WPFORMS plugin vulnerability for WordPress: How can attack can change subscriptions and recover money

WPFORMS plugin for WordPress, which is widely used on many sites, has been detected with serious vulnerability. This vulnerability allows the attackers to change subscriptions and restore money.

"Vulnerability in WPFORMS Plugin for WordPress has been revealed, which allows unauthorized data modification due to the lack of verification of capabilities in the function 'wpforms_is_admin_page' in versions from 1.8.4 to 1.9.2.1. This makes it possible for authenticated malefactors.

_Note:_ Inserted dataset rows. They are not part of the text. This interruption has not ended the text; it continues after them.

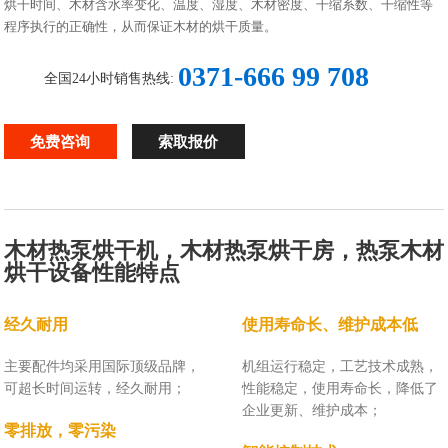
烘干时间、木材含水率变化、温度、湿度、木材密度、干缩系数、干缩性等
程序执行的正确性，从而保证木材的烘干质量。
0371-666 99 708
全国24小时销售热线:
免费咨询
索取报价
木材热泵烘干机，木材热泵烘干房，热泵木材
烘干设备性能特点
经久耐用
使用寿命长、维护成本低
主要配件均采用国际顶级品牌，
机组运行稳定，工艺技术成熟，
可超长时间运转，经久耐用；
性能稳定，使用寿命长，降低了
企业更新、维护成本；
零排放，零污染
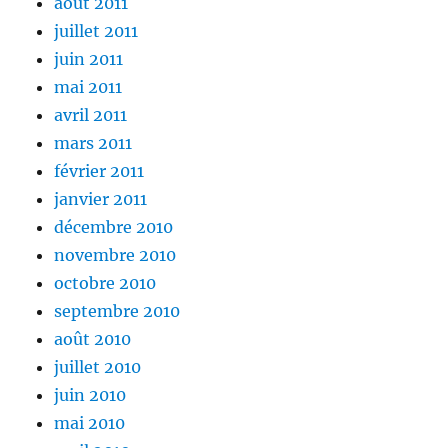
août 2011
juillet 2011
juin 2011
mai 2011
avril 2011
mars 2011
février 2011
janvier 2011
décembre 2010
novembre 2010
octobre 2010
septembre 2010
août 2010
juillet 2010
juin 2010
mai 2010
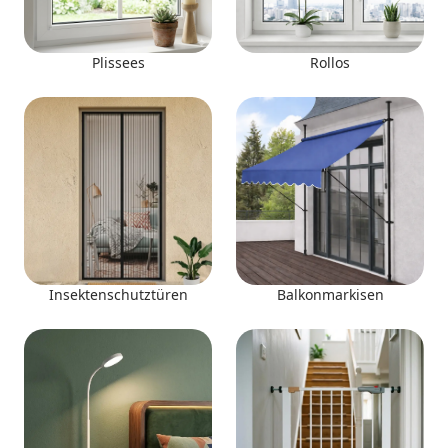
Plissees
Rollos
Insektenschutztüren
Balkonmarkisen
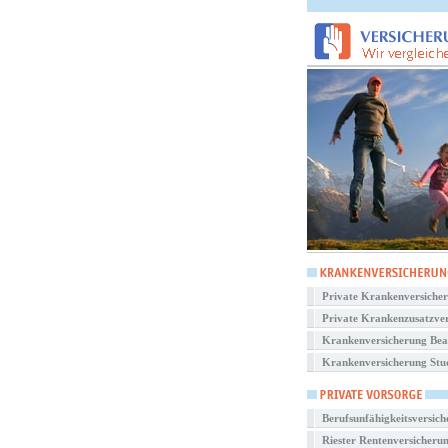
Private Krankenversiche
Private Krankenzusatzve
Krankenversicherung Be
Krankenversicherung Stu
Berufsunfähigkeitsversic
Riester Rentenversicheru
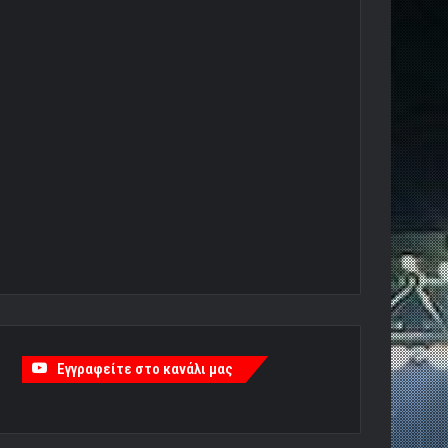
Εγγραφείτε στο κανάλι μας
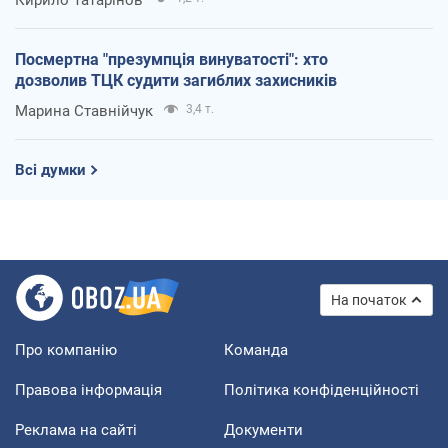
Посмертна "презумпція винуватості": хто
дозволив ТЦК судити загиблих захисників
Марина Ставнійчук
3,4 т.
Всі думки
На початок
Про компанію
Команда
Правова інформація
Політика конфіденційності
Реклама на сайті
Документи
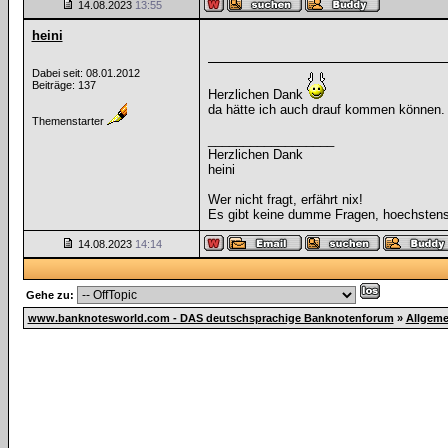
14.08.2023
13:55
heini
Dabei seit: 08.01.2012
Beiträge: 137
Herzlichen Dank
da hätte ich auch drauf kommen können.
Themenstarter
__________________
Herzlichen Dank
heini
Wer nicht fragt, erfährt nix!
Es gibt keine dumme Fragen, hoechsten
14.08.2023
14:14
Gehe zu:
www.banknotesworld.com - DAS deutschsprachige Banknotenforum
»
Allgeme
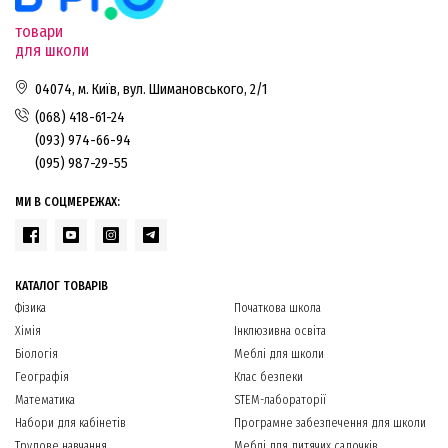
товари
для школи
04074, м. Київ, вул. Шимановського, 2/1
(068) 418-61-24
(093) 974-66-94
(095) 987-29-55
МИ В СОЦМЕРЕЖАХ:
КАТАЛОГ ТОВАРІВ
Фізика
Початкова школа
Хімія
Інклюзивна освіта
Біологія
Меблі для школи
Географія
Клас безпеки
Математика
STEM-лабораторії
Набори для кабінетів
Програмне забезпечення для школи
Трудове навчання
Меблі для дитячих садочків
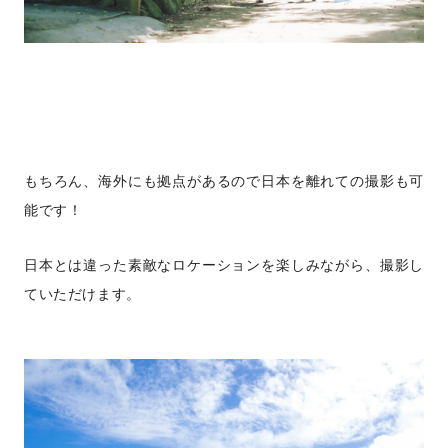
もちろん、海外にも拠点があるので日本を離れての撮影も可
能です！
日本とは違った素敵なロケーションを楽しみながら、撮影し
ていただけます。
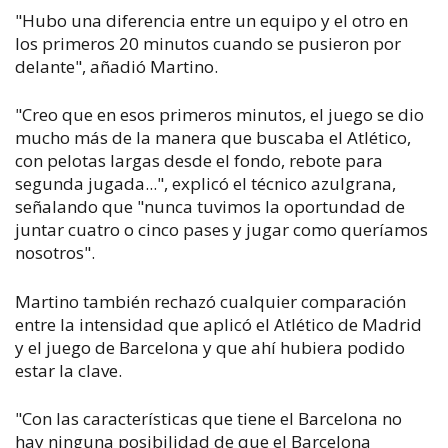
"Hubo una diferencia entre un equipo y el otro en
los primeros 20 minutos cuando se pusieron por
delante", añadió Martino.
"Creo que en esos primeros minutos, el juego se dio
mucho más de la manera que buscaba el Atlético,
con pelotas largas desde el fondo, rebote para
segunda jugada...", explicó el técnico azulgrana,
señalando que "nunca tuvimos la oportundad de
juntar cuatro o cinco pases y jugar como queríamos
nosotros".
Martino también rechazó cualquier comparación
entre la intensidad que aplicó el Atlético de Madrid
y el juego de Barcelona y que ahí hubiera podido
estar la clave.
"Con las características que tiene el Barcelona no
hay ninguna posibilidad de que el Barcelona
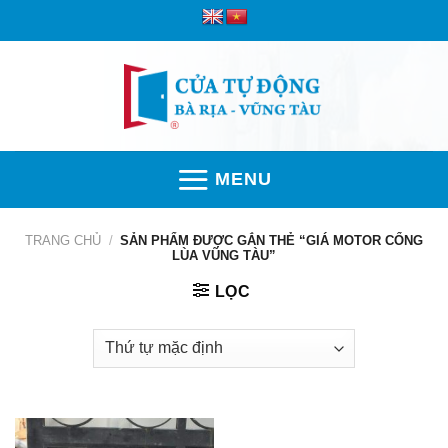
Skip
to
content
MENU
TRANG CHỦ
/
SẢN PHẨM ĐƯỢC GẮN THẺ “GIÁ MOTOR CỔNG
LÙA VŨNG TÀU”
LỌC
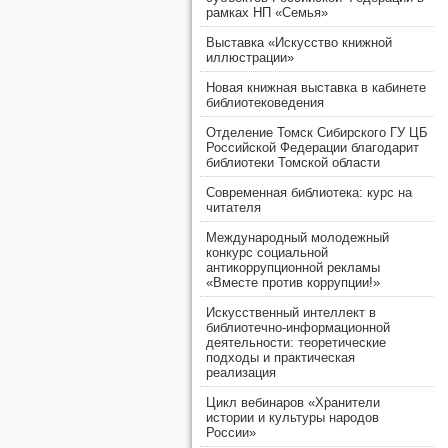
рамках НП «Семья»
Выставка «Искусство книжной
иллюстрации»
Новая книжная выставка в кабинете
библиотековедения
Отделение Томск Сибирского ГУ ЦБ
Российской Федерации благодарит
библиотеки Томской области
Современная библиотека: курс на
читателя
Международный молодежный
конкурс социальной
антикоррупционной рекламы
«Вместе против коррупции!»
Искусственный интеллект в
библиотечно-информационной
деятельности: теоретические
подходы и практическая
реализация
Цикл вебинаров «Хранители
истории и культуры народов
России»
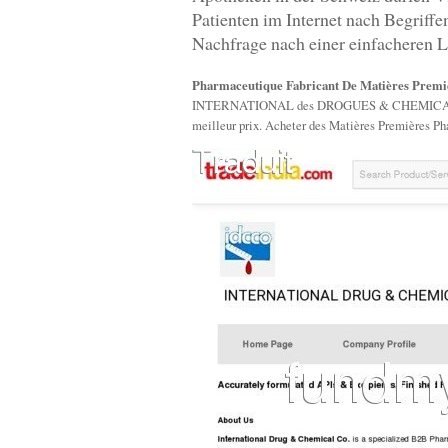
Patienten im Internet nach Begriff
Nachfrage nach einer einfacheren L
Pharmaceutique Fabricant De Matières Premiè
INTERNATIONAL des DROGUES & CHEMICAL CO. - 
meilleur prix. Acheter des Matières Premières P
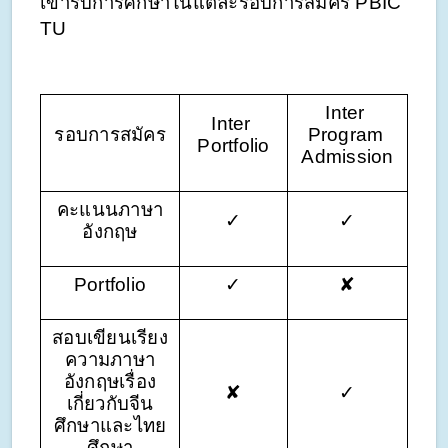
เข้ารับการศึกษาในแต่ละรอบการสมัคร PBIC 
TU
Inter 
Inter 
รอบการสมัคร
Program 
Portfolio
Admission
คะแนนภาษา
✓
✓
อังกฤษ
Portfolio
✓
✘
สอบเขียนเรียง
ความภาษา
อังกฤษเรื่อง
✘
✓
เกี่ยวกับจีน
ศึกษาและไทย
ศึกษา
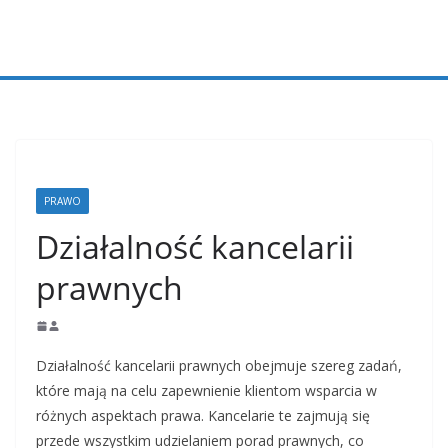
Przejdź
do
treści
PRAWO
Działalność kancelarii
prawnych
Działalność kancelarii prawnych obejmuje szereg zadań,
które mają na celu zapewnienie klientom wsparcia w
różnych aspektach prawa. Kancelarie te zajmują się
przede wszystkim udzielaniem porad prawnych, co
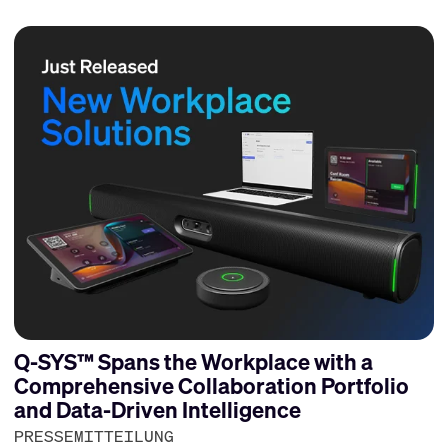
Q-SYS™ Spans the Workplace with a
Comprehensive Collaboration Portfolio
and Data-Driven Intelligence
PRESSEMITTEILUNG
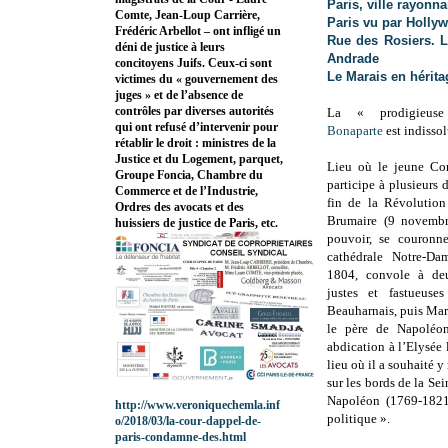
Paris, ville rayonna
Comte, Jean-Loup Carrière,
Paris vu par Holly
Frédéric Arbellot – ont infligé un
Rue des Rosiers. L
déni de justice à leurs
Andrade
concitoyens Juifs. Ceux-ci sont
Le Marais en hérita
victimes du « gouvernement des
juges » et de l’absence de
contrôles par diverses autorités
La « prodigieus
qui ont refusé d’intervenir pour
Bonaparte
est indissol
rétablir le droit : ministres de la
Justice et du Logement, parquet,
Lieu où le jeune Cor
Groupe Foncia, Chambre du
participe à plusieurs 
Commerce et de l’Industrie,
fin de la Révolutio
Ordres des avocats et des
Brumaire (9 novembr
huissiers de justice de Paris, etc.
pouvoir, se couronn
cathédrale Notre-D
1804, convole à deu
justes et fastueus
Beauharnais, puis Mar
le père de Napoléon
abdication à l’Elysée 
lieu où il a souhaité y
sur les bords de la Sei
Napoléon (1769-1821),
http://www.veroniquechemla.inf
politique ».
o/2018/03/la-cour-dappel-de-
paris-condamne-des.html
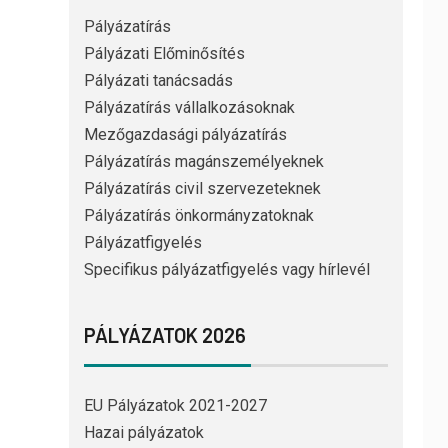
Pályázatírás
Pályázati Előminősítés
Pályázati tanácsadás
Pályázatírás vállalkozásoknak
Mezőgazdasági pályázatírás
Pályázatírás magánszemélyeknek
Pályázatírás civil szervezeteknek
Pályázatírás önkormányzatoknak
Pályázatfigyelés
Specifikus pályázatfigyelés vagy hírlevél
PÁLYÁZATOK 2026
EU Pályázatok 2021-2027
Hazai pályázatok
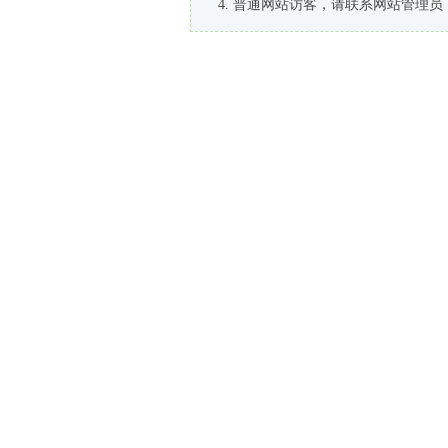
普通网站访客，请联系网站管理员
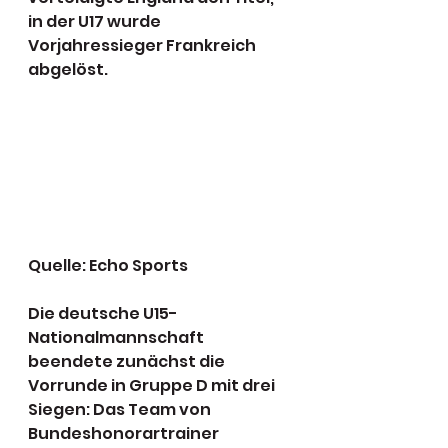
in der U17 wurde 
Vorjahressieger Frankreich 
abgelöst.
Quelle: Echo Sports 
Die deutsche U15-
Nationalmannschaft 
beendete zunächst die 
Vorrunde in Gruppe D mit drei 
Siegen: Das Team von 
Bundeshonorartrainer 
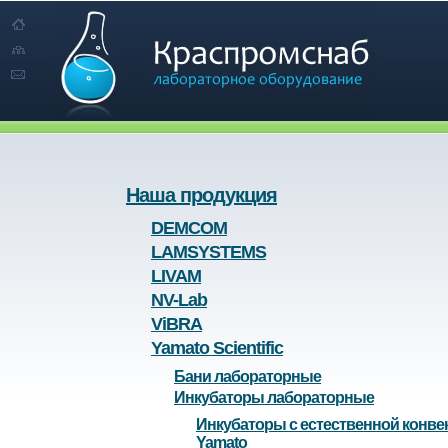
Наша продукция
DEMCOM
LAMSYSTEMS
LIVAM
NV-Lab
ViBRA
Yamato Scientific
Бани лабораторные
Инкубаторы лабораторные
Инкубаторы с естественной конве
Yamato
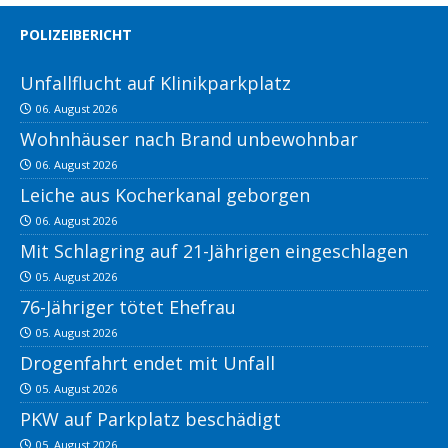
POLIZEIBERICHT
Unfallflucht auf Klinikparkplatz
06. August 2026
Wohnhäuser nach Brand unbewohnbar
06. August 2026
Leiche aus Kocherkanal geborgen
06. August 2026
Mit Schlagring auf 21-Jährigen eingeschlagen
05. August 2026
76-Jähriger tötet Ehefrau
05. August 2026
Drogenfahrt endet mit Unfall
05. August 2026
PKW auf Parkplatz beschädigt
05. August 2026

🚀 In this context, it is important to understand that "lack of possibilities" means that the plugin does not check whether the user has the appropriate permits to make changes using this feature. This means that the plugin allows attackers who do not have sufficient privileges to change data. The attackers must have at least a subscriber's rights to start the attack. This can cause a high level of seriousness of this attack, as sites where users pay for subscription probably have users with the rights of the subscriber.

• 📌 The WPFORMS Vulnerability for WordPress has been detected, which allows unauthorized data modification.
• 📌 The plugin does not check whether the user has sufficient rights to change.
• 📌 The attackers can be attacked by at least the rights of the subscriber.
• 📌 It is recommended to update the WPFORMS plugin to the latest version.